------ Available data ------
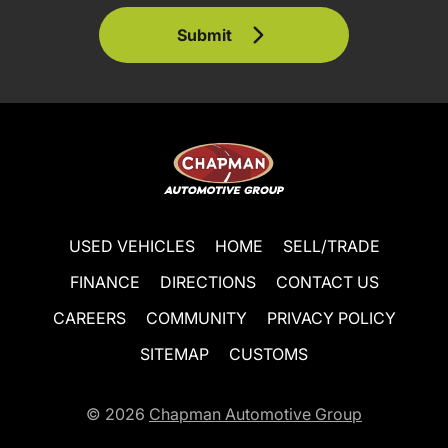
Submit
USED VEHICLES
HOME
SELL/TRADE
FINANCE
DIRECTIONS
CONTACT US
CAREERS
COMMUNITY
PRIVACY POLICY
SITEMAP
CUSTOMS
© 2026
Chapman Automotive Group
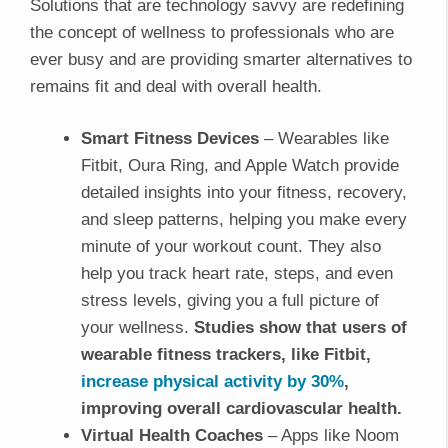
Solutions that are technology savvy are redefining
the concept of wellness to professionals who are
ever busy and are providing smarter alternatives to
remains fit and deal with overall health.
Smart Fitness Devices
– Wearables like
Fitbit, Oura Ring, and Apple Watch provide
detailed insights into your fitness, recovery,
and sleep patterns, helping you make every
minute of your workout count. They also
help you track heart rate, steps, and even
stress levels, giving you a full picture of
your wellness.
Studies show that users of
wearable fitness trackers, like Fitbit,
increase physical activity by 30%
,
improving overall cardiovascular health.
Virtual Health Coaches
– Apps like Noom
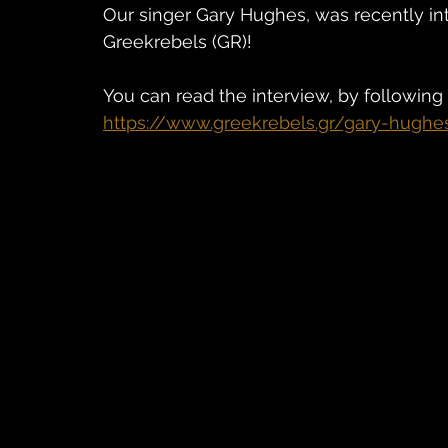
Our singer Gary Hughes, was recently i
Greekrebels (GR)! 
You can read the interview, by following 
https://www.greekrebels.gr/gary-hughe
------
Work required ->
Could you set down, exactly as written, every line from the one with "stress levels, giving you a full picture of" to the end of the data, both ends included? Leave out the pictures.

Output for this exercise ->
stress levels, giving you a full picture of
your wellness.
Studies show that users of
wearable fitness trackers, like Fitbit,
increase physical activity by 30%
,
improving overall cardiovascular health.
Virtual Health Coaches
– Apps like Noom
Our singer Gary Hughes, was recently i
Greekrebels (GR)! 
You can read the interview, by following 
https://www.greekrebels.gr/gary-hughe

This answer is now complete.